Ensuing treachery leaves Ludvig with few options and even fewer friends in his standoff with Frederik, although his ace in the hole is the secret crop he plans to plant in the heath: potatoes. The Promised Land is often most compelling as a portrait of rugged work and the perseverance and diligence it demands, with Mikkelsen’s character digging into, and patiently nurturing, the ground in the rain, snow and sun-dappled early morning. Aided by a no-frills script co-written by Riders of Justice’s Anders Thomas Jensen, director Arcel (who previously collaborated with Mikkelsen on 2012’s Oscar-nominated A Royal Affair) captures the inhospitable toughness of his milieu and its inhabitants, marked by wind that whips across the plains, wooden houses that creak from dawn until dusk, and interiors that afford scant warmth from the cold. Aside from a few god’s-eye aerial shots that faintly cast this tale in biblical terms, the filmmaker refuses to embellish his material with unnecessary flourishes, instead maintaining strict focus on the hardness of this 18th-century world and his resolute-to-the-point-of-foolhardy protagonist.
There are faint traces of The Outlaw Josey Wales in The Promised Land’s depiction of a weathered loner acquiring a surrogate family during the course of a personal mission, and Mikkelsen evokes Ludvig’s transformation with beautifully calibrated and minimalist gestures and expressions. Best known stateside for her primary role in HBO’s Raised by Wolves, Collin similarly does a lot with little overt effort, and Ann’s evolving bond with Ludvig eventually proves quite moving, strengthened as it is by their shared recognition that sometimes need outweighs desire—and then becomes indistinguishable from it. Moreover, their connection is rooted in their understanding that freedom, respect and honor are never given but must be arduously won, and that for those not born with a silver spoon in their mouths, achieving happiness requires nothing short of heroic sacrifice.

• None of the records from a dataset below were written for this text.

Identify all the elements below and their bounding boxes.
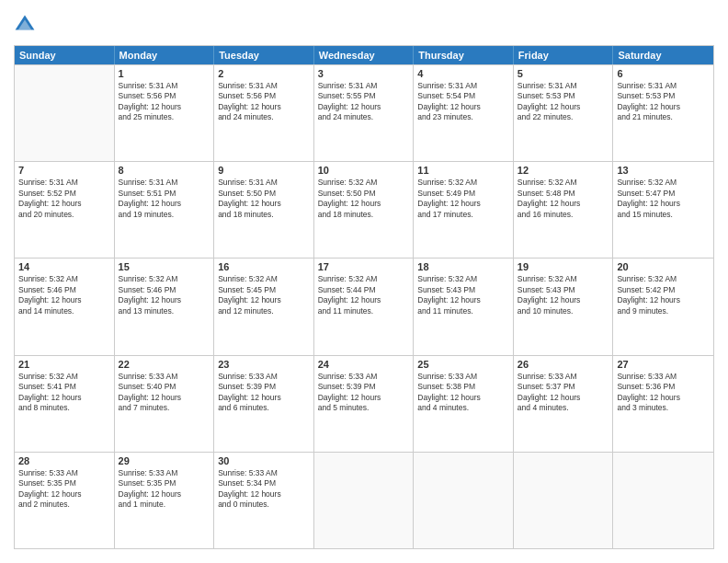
day-number: 29 xyxy=(119,455,210,466)
calendar-cell: 3Sunrise: 5:31 AM Sunset: 5:55 PM Daylig… xyxy=(314,65,415,161)
day-info: Sunrise: 5:31 AM Sunset: 5:50 PM Dayligh… xyxy=(218,178,310,220)
calendar-cell: 20Sunrise: 5:32 AM Sunset: 5:42 PM Dayli… xyxy=(613,259,713,354)
day-info: Sunrise: 5:31 AM Sunset: 5:56 PM Dayligh… xyxy=(218,81,310,123)
day-info: Sunrise: 5:31 AM Sunset: 5:53 PM Dayligh… xyxy=(518,81,609,123)
day-info: Sunrise: 5:32 AM Sunset: 5:41 PM Dayligh… xyxy=(18,372,110,414)
day-info: Sunrise: 5:33 AM Sunset: 5:34 PM Dayligh… xyxy=(218,468,310,511)
calendar-row-2: 7Sunrise: 5:31 AM Sunset: 5:52 PM Daylig… xyxy=(15,161,713,258)
day-info: Sunrise: 5:31 AM Sunset: 5:51 PM Dayligh… xyxy=(119,178,210,220)
day-info: Sunrise: 5:32 AM Sunset: 5:45 PM Dayligh… xyxy=(218,274,310,316)
header-day-monday: Monday xyxy=(115,46,215,64)
calendar-body: 1Sunrise: 5:31 AM Sunset: 5:56 PM Daylig… xyxy=(15,64,713,548)
day-number: 28 xyxy=(18,455,110,466)
calendar-cell xyxy=(414,453,514,548)
day-info: Sunrise: 5:32 AM Sunset: 5:42 PM Dayligh… xyxy=(617,274,710,316)
day-number: 20 xyxy=(617,261,710,272)
day-number: 23 xyxy=(218,359,310,370)
day-number: 13 xyxy=(617,165,710,176)
day-number: 5 xyxy=(518,68,609,79)
day-number: 19 xyxy=(518,261,609,272)
day-info: Sunrise: 5:31 AM Sunset: 5:56 PM Dayligh… xyxy=(119,81,210,123)
day-info: Sunrise: 5:33 AM Sunset: 5:40 PM Dayligh… xyxy=(119,372,210,414)
calendar-cell: 1Sunrise: 5:31 AM Sunset: 5:56 PM Daylig… xyxy=(115,65,215,161)
header-day-wednesday: Wednesday xyxy=(314,46,415,64)
calendar-cell: 2Sunrise: 5:31 AM Sunset: 5:56 PM Daylig… xyxy=(214,65,314,161)
day-info: Sunrise: 5:33 AM Sunset: 5:38 PM Dayligh… xyxy=(417,372,509,414)
calendar: SundayMondayTuesdayWednesdayThursdayFrid… xyxy=(14,45,714,549)
header-day-saturday: Saturday xyxy=(613,46,713,64)
calendar-cell: 10Sunrise: 5:32 AM Sunset: 5:50 PM Dayli… xyxy=(314,162,415,258)
day-number: 25 xyxy=(417,359,509,370)
day-info: Sunrise: 5:31 AM Sunset: 5:54 PM Dayligh… xyxy=(417,81,509,123)
calendar-cell: 22Sunrise: 5:33 AM Sunset: 5:40 PM Dayli… xyxy=(115,356,215,452)
day-info: Sunrise: 5:32 AM Sunset: 5:47 PM Dayligh… xyxy=(617,178,710,220)
day-number: 21 xyxy=(18,359,110,370)
header-day-thursday: Thursday xyxy=(414,46,514,64)
day-number: 18 xyxy=(417,261,509,272)
calendar-cell: 14Sunrise: 5:32 AM Sunset: 5:46 PM Dayli… xyxy=(15,259,115,354)
day-number: 11 xyxy=(417,165,509,176)
day-number: 16 xyxy=(218,261,310,272)
day-info: Sunrise: 5:32 AM Sunset: 5:50 PM Dayligh… xyxy=(318,178,410,220)
calendar-cell: 16Sunrise: 5:32 AM Sunset: 5:45 PM Dayli… xyxy=(214,259,314,354)
header-day-tuesday: Tuesday xyxy=(214,46,314,64)
day-info: Sunrise: 5:33 AM Sunset: 5:36 PM Dayligh… xyxy=(617,372,710,414)
calendar-cell: 29Sunrise: 5:33 AM Sunset: 5:35 PM Dayli… xyxy=(115,453,215,548)
day-number: 9 xyxy=(218,165,310,176)
calendar-cell: 15Sunrise: 5:32 AM Sunset: 5:46 PM Dayli… xyxy=(115,259,215,354)
day-number: 30 xyxy=(218,455,310,466)
day-info: Sunrise: 5:33 AM Sunset: 5:39 PM Dayligh… xyxy=(218,372,310,414)
day-info: Sunrise: 5:32 AM Sunset: 5:44 PM Dayligh… xyxy=(318,274,410,316)
calendar-cell: 13Sunrise: 5:32 AM Sunset: 5:47 PM Dayli… xyxy=(613,162,713,258)
calendar-cell: 11Sunrise: 5:32 AM Sunset: 5:49 PM Dayli… xyxy=(414,162,514,258)
calendar-cell: 9Sunrise: 5:31 AM Sunset: 5:50 PM Daylig… xyxy=(214,162,314,258)
day-number: 12 xyxy=(518,165,609,176)
day-info: Sunrise: 5:32 AM Sunset: 5:43 PM Dayligh… xyxy=(417,274,509,316)
day-number: 3 xyxy=(318,68,410,79)
calendar-cell xyxy=(15,65,115,161)
day-number: 14 xyxy=(18,261,110,272)
logo-icon xyxy=(14,14,36,36)
calendar-row-5: 28Sunrise: 5:33 AM Sunset: 5:35 PM Dayli… xyxy=(15,452,713,548)
calendar-cell: 17Sunrise: 5:32 AM Sunset: 5:44 PM Dayli… xyxy=(314,259,415,354)
day-number: 27 xyxy=(617,359,710,370)
day-info: Sunrise: 5:33 AM Sunset: 5:35 PM Dayligh… xyxy=(18,468,110,511)
calendar-cell: 4Sunrise: 5:31 AM Sunset: 5:54 PM Daylig… xyxy=(414,65,514,161)
day-number: 17 xyxy=(318,261,410,272)
calendar-cell: 8Sunrise: 5:31 AM Sunset: 5:51 PM Daylig… xyxy=(115,162,215,258)
day-info: Sunrise: 5:31 AM Sunset: 5:52 PM Dayligh… xyxy=(18,178,110,220)
day-info: Sunrise: 5:31 AM Sunset: 5:53 PM Dayligh… xyxy=(617,81,710,123)
calendar-cell: 19Sunrise: 5:32 AM Sunset: 5:43 PM Dayli… xyxy=(514,259,614,354)
calendar-cell xyxy=(314,453,415,548)
calendar-row-1: 1Sunrise: 5:31 AM Sunset: 5:56 PM Daylig… xyxy=(15,64,713,161)
day-info: Sunrise: 5:33 AM Sunset: 5:37 PM Dayligh… xyxy=(518,372,609,414)
logo xyxy=(14,14,40,36)
day-number: 7 xyxy=(18,165,110,176)
day-info: Sunrise: 5:32 AM Sunset: 5:48 PM Dayligh… xyxy=(518,178,609,220)
calendar-cell: 23Sunrise: 5:33 AM Sunset: 5:39 PM Dayli… xyxy=(214,356,314,452)
calendar-cell: 12Sunrise: 5:32 AM Sunset: 5:48 PM Dayli… xyxy=(514,162,614,258)
day-info: Sunrise: 5:31 AM Sunset: 5:55 PM Dayligh… xyxy=(318,81,410,123)
day-number: 26 xyxy=(518,359,609,370)
calendar-cell: 21Sunrise: 5:32 AM Sunset: 5:41 PM Dayli… xyxy=(15,356,115,452)
calendar-cell xyxy=(514,453,614,548)
day-number: 2 xyxy=(218,68,310,79)
day-number: 22 xyxy=(119,359,210,370)
calendar-cell: 27Sunrise: 5:33 AM Sunset: 5:36 PM Dayli… xyxy=(613,356,713,452)
day-info: Sunrise: 5:32 AM Sunset: 5:49 PM Dayligh… xyxy=(417,178,509,220)
day-number: 15 xyxy=(119,261,210,272)
calendar-cell: 5Sunrise: 5:31 AM Sunset: 5:53 PM Daylig… xyxy=(514,65,614,161)
calendar-cell xyxy=(613,453,713,548)
calendar-cell: 28Sunrise: 5:33 AM Sunset: 5:35 PM Dayli… xyxy=(15,453,115,548)
calendar-cell: 7Sunrise: 5:31 AM Sunset: 5:52 PM Daylig… xyxy=(15,162,115,258)
calendar-row-3: 14Sunrise: 5:32 AM Sunset: 5:46 PM Dayli… xyxy=(15,258,713,354)
calendar-cell: 24Sunrise: 5:33 AM Sunset: 5:39 PM Dayli… xyxy=(314,356,415,452)
day-info: Sunrise: 5:32 AM Sunset: 5:46 PM Dayligh… xyxy=(18,274,110,316)
header xyxy=(14,14,714,36)
day-number: 4 xyxy=(417,68,509,79)
day-number: 10 xyxy=(318,165,410,176)
day-info: Sunrise: 5:32 AM Sunset: 5:43 PM Dayligh… xyxy=(518,274,609,316)
page: SundayMondayTuesdayWednesdayThursdayFrid… xyxy=(0,0,728,563)
day-info: Sunrise: 5:33 AM Sunset: 5:39 PM Dayligh… xyxy=(318,372,410,414)
day-number: 1 xyxy=(119,68,210,79)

It’s through his relationship with Anmai that Ludvig grasps the importance of putting others’ fates ahead of one’s own epic designs, and yet The Promised Land is never preachy. On the contrary, director Arcel orchestrates his action with a stately bleakness that nicely complements its sentimentality, which only manifests itself toward the end. By that late juncture, Mikkelsen and Collin have elicited such intense investment in Ludvig and Ann’s underdog plights that a bit of manipulation is more than welcome—and helps solidify the film as a rousing testament to man’s capacity to tame both the wild and, also, his own savage heart.